現代社会を生き抜く術を考える

考察と日記を織り交ぜたブログです。

奨学金で「多額の借金」を背負わないために必要なこと

奨学金」は、家庭の経済状況が安定していない人に教育を受ける機会を与える素晴らしい制度だと言えるが、現在の日本の奨学金は、そのほとんどが「教育ローン」となっている。

 このような「貸与型」奨学金の場合、いずれは借りた額を返済しなければならない。

最近では奨学金の返済が家計を圧迫している、といった問題点が浮上しているが、いくら問題点があろうとも、家にお金がない人はこれを利用せざるを得ない。

そこで、この記事では、奨学金制度を賢く、合理的に使うために役立つかもしれないことをいくつか列挙していこうと思う。

必要なこと①(進学先を決める段階)家計の経済状況を把握しておく

大学進学前に、自分の家計の経済状況を把握しておこう。両親にどれだけの収入があるのか、貯金は如何ほどあるかといった情報を確認することで、大学へ進学することは経済的に可能か、難しい場合はどのくらい奨学金を借りる必要がありそうかを明らかにすることが重要である。

これが曖昧な状態であると、大学に入学して初めて自分の家にお金がないことを知り、予想以上の額の奨学金を借りるはめになってしまうこともあり得る。

お金に関する話題なので気が引けるかもしれないが、一度は家族会議のようなものを開き、「進学とお金」についてしっかりと意見交換や情報の確認をし、コンセンサスを得ることをおすすめする。

必要なこと②(進学先を決める段階)一人暮らしが必要か否かを確認する

一人暮らしには家賃、水道光熱費など多くのコストがかかる。地域によっても異なるが、家賃が比較的高い首都圏の一般的な賃貸住宅に住む場合、年間で70万~100万円以上ものお金が必要になるだろう。(もちろん家賃が非常に安い賃貸や、学生寮等に住む場合は費用を更に減らすことも可能)

実家から進学予定の大学に通学できるのであれば良いが、地方に住んでいる学生はそうもいかないだろう。

一人暮らしをするならば学費の安い国公立大学へ進学する場合でも、莫大な額のお金が必要になる。学費を年間60万円、一人暮らしによって発生する生活費を年間80万円としても、年間で140万円(4年間で560万円)ものお金がかかる。学費がより高い私大であれば、必要な金額はより増えることだろう。

進学先を決定する際はこのように学費や生活費を具体的に算出し、どれほどの経済的負担が伸し掛かるかを家族全員で理解しておくことが求められる。

必要なこと③使えそうな奨学金制度を逐一調べる

世の中には、「返済不要の」奨学金がある。これは「給付型奨学金」と呼ばれることが多い。
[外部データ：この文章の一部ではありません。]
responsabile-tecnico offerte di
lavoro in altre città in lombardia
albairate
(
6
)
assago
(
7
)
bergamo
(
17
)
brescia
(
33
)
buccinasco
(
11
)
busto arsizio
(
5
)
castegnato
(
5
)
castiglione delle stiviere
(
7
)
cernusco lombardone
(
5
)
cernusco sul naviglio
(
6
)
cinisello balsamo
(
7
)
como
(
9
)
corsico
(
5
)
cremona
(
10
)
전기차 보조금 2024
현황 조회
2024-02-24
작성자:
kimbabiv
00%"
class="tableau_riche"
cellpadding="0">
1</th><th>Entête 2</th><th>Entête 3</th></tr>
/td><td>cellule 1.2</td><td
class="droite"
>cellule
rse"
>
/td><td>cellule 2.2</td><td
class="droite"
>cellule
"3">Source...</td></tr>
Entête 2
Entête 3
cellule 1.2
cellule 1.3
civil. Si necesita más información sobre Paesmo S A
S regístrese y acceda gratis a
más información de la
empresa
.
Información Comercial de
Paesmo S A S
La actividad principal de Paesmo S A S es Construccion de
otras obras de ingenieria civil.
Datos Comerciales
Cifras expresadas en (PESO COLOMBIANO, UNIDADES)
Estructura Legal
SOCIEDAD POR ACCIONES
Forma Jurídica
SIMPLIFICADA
2021年現在、数多くの組織や大学が給付型奨学金制度を運営している。給付型というと支給条件が難しいのではないか、成績が抜群に優秀でなければ無理なのでは?と思う人もいるかもしれないが、そういうわけでもない。

特に大学が独自に用意している給付型奨学金は、採用人数が多く比較的容易に採用されやすい。大学内の掲示板や学生向けポータルサイトなどで奨学金の募集に関する情報が公開されることが多いので、頻繁にチェックしておくことをおすすめする。

大学が独自に用意している奨学金には、「新入生限定」のものもあるため注意が必要だ。例として、慶應義塾大学の「学問のすゝめ奨学金」が挙げられる。この手の奨学金は入学前に申し込みを完了する必要がある。
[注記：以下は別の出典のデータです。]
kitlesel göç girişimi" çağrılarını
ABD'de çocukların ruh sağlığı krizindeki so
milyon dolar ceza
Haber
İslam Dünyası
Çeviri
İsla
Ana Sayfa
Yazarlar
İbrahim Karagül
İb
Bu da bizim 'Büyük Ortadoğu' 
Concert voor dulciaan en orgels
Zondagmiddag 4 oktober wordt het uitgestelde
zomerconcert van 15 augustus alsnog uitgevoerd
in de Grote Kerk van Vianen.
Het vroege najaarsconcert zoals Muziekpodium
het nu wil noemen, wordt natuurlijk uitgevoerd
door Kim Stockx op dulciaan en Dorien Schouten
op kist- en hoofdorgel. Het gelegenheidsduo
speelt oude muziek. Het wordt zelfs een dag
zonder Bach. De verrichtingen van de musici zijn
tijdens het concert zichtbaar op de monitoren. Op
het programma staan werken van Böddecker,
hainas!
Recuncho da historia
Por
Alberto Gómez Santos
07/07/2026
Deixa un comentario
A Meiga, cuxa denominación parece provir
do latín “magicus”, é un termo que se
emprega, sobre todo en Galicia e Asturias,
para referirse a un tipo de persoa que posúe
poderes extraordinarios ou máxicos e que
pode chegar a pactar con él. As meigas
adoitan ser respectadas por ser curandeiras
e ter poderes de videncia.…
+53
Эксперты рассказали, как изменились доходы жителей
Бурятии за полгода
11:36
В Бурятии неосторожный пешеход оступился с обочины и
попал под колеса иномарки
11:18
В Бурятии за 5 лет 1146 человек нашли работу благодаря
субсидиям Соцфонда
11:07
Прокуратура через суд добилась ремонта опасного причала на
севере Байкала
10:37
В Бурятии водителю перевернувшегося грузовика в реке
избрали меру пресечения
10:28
機会を逸してしまうと、家計状況や成績に関係なく奨学金を得るチャンスを逃してしまうことになるので、自分が進学予定の大学がどのような給付型奨学金制度を設けているかを「念入りに」調べておくことが重要だ。

必要なこと④学生支援機構奨学金について知っておく

奨学金というと、「日本学生支援機構(以下、JASSO)」が有名である。JASSOは給付型、貸与型などさまざまなタイプの奨学金を用意しており、採用人数も多いため、奨学金を借りる人の多くがJASSOに関わることになると思う。

JASSOが用意している奨学金のタイプは、主に3つある。①給付型(返済不要)②貸与型(無利子)③貸与型(有利子)の3つだ。
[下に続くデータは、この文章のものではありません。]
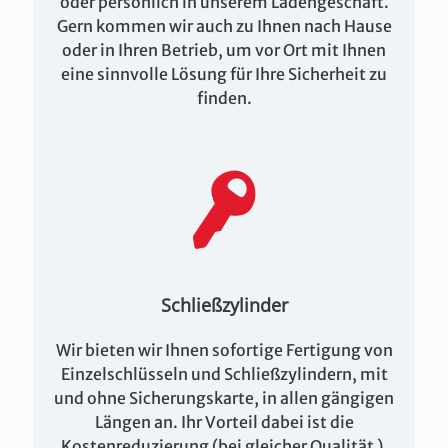
oder persönlich in unserem Ladengeschäft.
Gern kommen wir auch zu Ihnen nach Hause
oder in Ihren Betrieb, um vor Ort mit Ihnen
eine sinnvolle Lösung für Ihre Sicherheit zu
finden.
Schließzylinder
Wir bieten wir Ihnen sofortige Fertigung von
Einzelschlüsseln und Schließzylindern, mit
und ohne Sicherungskarte, in allen gängigen
Längen an. Ihr Vorteil dabei ist die
Kostenreduzierung (bei gleicher Qualität ),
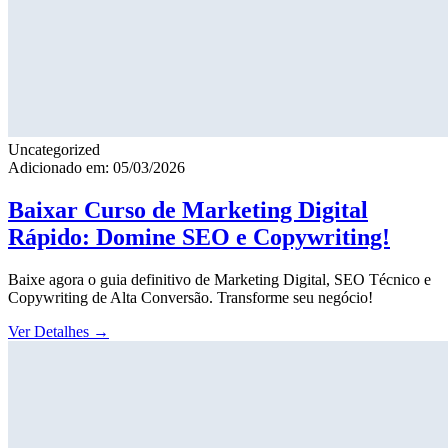
Uncategorized
Adicionado em: 05/03/2026
Baixar Curso de Marketing Digital
Rápido: Domine SEO e Copywriting!
Baixe agora o guia definitivo de Marketing Digital, SEO Técnico e
Copywriting de Alta Conversão. Transforme seu negócio!
Ver Detalhes
→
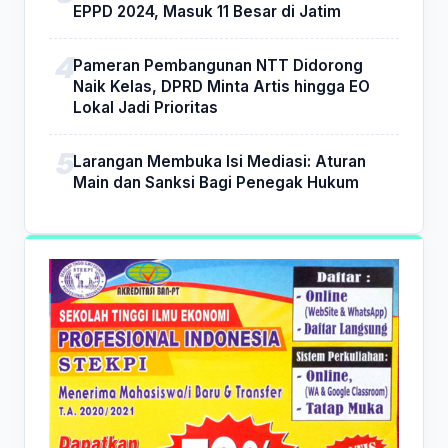
EPPD 2024, Masuk 11 Besar di Jatim
Pameran Pembangunan NTT Didorong
Naik Kelas, DPRD Minta Artis hingga EO
Lokal Jadi Prioritas
Larangan Membuka Isi Mediasi: Aturan
Main dan Sanksi Bagi Penegak Hukum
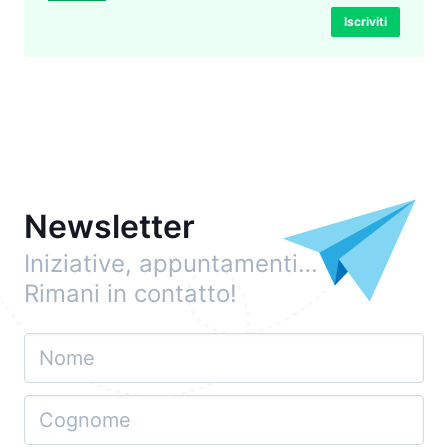
Iscriviti
Newsletter
Iniziative, appuntamenti…
Rimani in contatto!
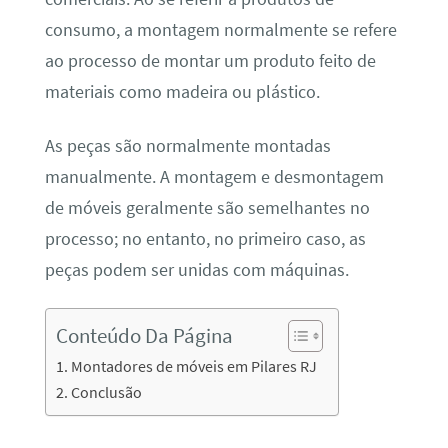
consumo, a montagem normalmente se refere
ao processo de montar um produto feito de
materiais como madeira ou plástico.
As peças são normalmente montadas
manualmente. A montagem e desmontagem
de móveis geralmente são semelhantes no
processo; no entanto, no primeiro caso, as
peças podem ser unidas com máquinas.
Conteúdo Da Página
Montadores de móveis em Pilares RJ
Conclusão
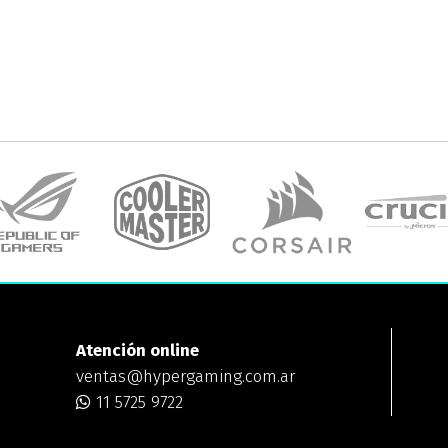
Atención online
ventas@hypergaming.com.ar
11 5725 9722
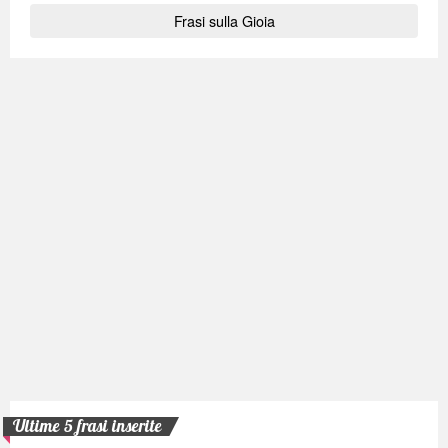
Frasi sulla Gioia
Ultime 5 frasi inserite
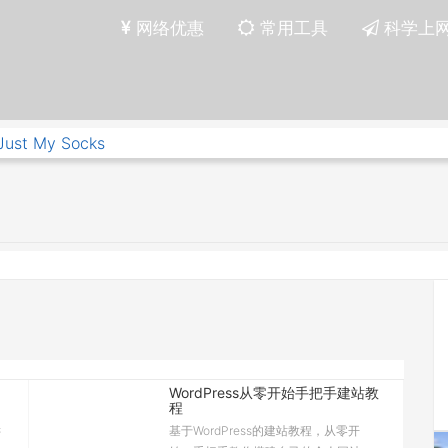
网络优惠
常用工具
科学上
Just My Socks
WordPress从零开始手把手建站教
程
键
基于WordPress的建站教程，从零开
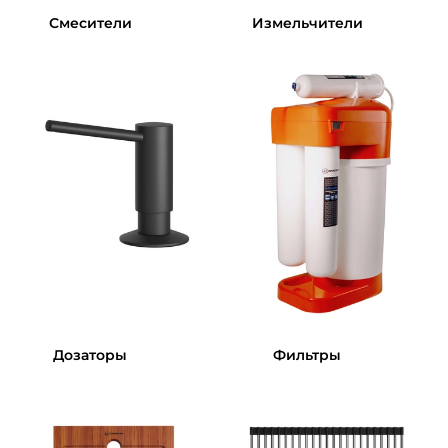
Смесители
Измельчители
Дозаторы
Фильтры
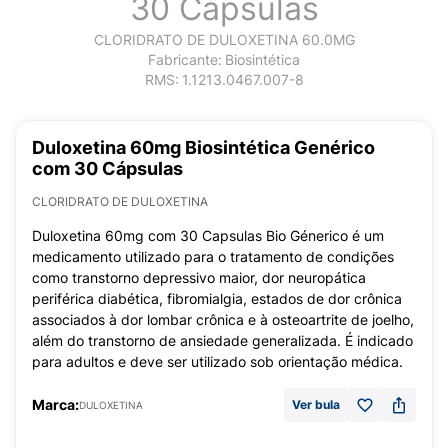
30 Cápsulas
CLORIDRATO DE DULOXETINA 60.0MG
Fabricante:
Biosintética
RMS:
1.1213.0467.007-8
Duloxetina 60mg Biosintética Genérico
com 30 Cápsulas
CLORIDRATO DE DULOXETINA
Duloxetina 60mg com 30 Capsulas Bio Génerico é um
medicamento utilizado para o tratamento de condições
como transtorno depressivo maior, dor neuropática
periférica diabética, fibromialgia, estados de dor crônica
associados à dor lombar crônica e à osteoartrite de joelho,
além do transtorno de ansiedade generalizada. É indicado
para adultos e deve ser utilizado sob orientação médica.
Marca:
Ver bula
DULOXETINA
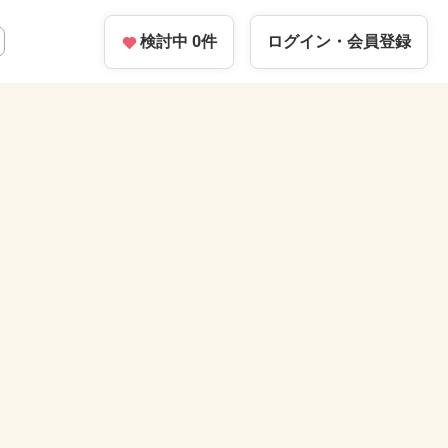
検討中
0
件
ログイン・
会員登録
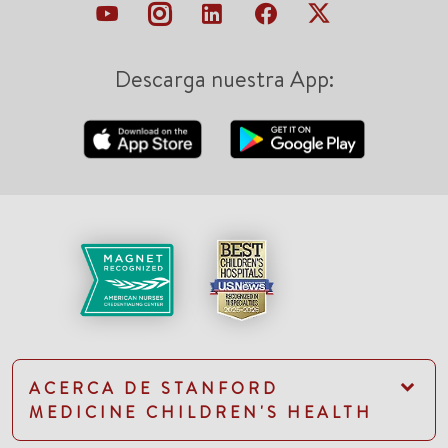
Descarga nuestra App:
ACERCA DE STANFORD
MEDICINE CHILDREN'S HEALTH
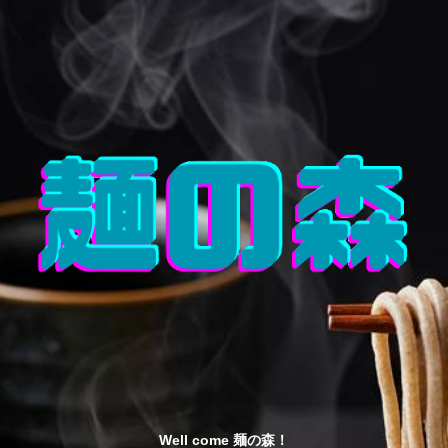
Well come 麺の森！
この3つで最も経済的負担を軽くできるのは当然ながら①給付型だが、支給条件を満たす必要がある。②貸与型(無利子)にもある程度条件が存在するため、①②どちらにも採用されなかった場合は、③貸与型(有利子)を利用せざるを得ない。

有利子というと、「消費者金融」が頭に浮かぶ人もいるかもしれないが、過度な心配は不要だ。

JASSOが設定している利子は非常に低く、消費者金融はおろか、銀行の住宅ローンよりも安い場合もある。借りた金額が莫大に膨れ上がってしまう、ということはまずないので、安心して欲しい。(心配な場合はJASSOホームページなどで返済シミュレーションをしてみると良い)

必要なこと⑤国による修学支援制度について調べておく

2020(令和2)年度から、国は新しい修学支援制度を導入した。文部科学省の専用サイトを見れば詳しいことは分かるが、簡単に言うと、収入が少ない世帯であれば、学費の減免や給付型奨学金の受給ができるという制度である。

大学側による案内もあるかと思うが、応募にはやや手間がかかるため、早めに制度の概要や応募手順を確認、理解しておくことが大事だ。

必要なこと⑥無駄な出費をしないよう注意する、積極的に貯金をする

大学入学後は、遊び、サークルなど、色々な誘惑があり、同時にお金もかかる。一度限りの大学生活を謳歌することも当然大事ではあるが、卒業後も考え、贅沢をしたり、湯水のようにお金を使ったりといった行為は自粛すべきだろう。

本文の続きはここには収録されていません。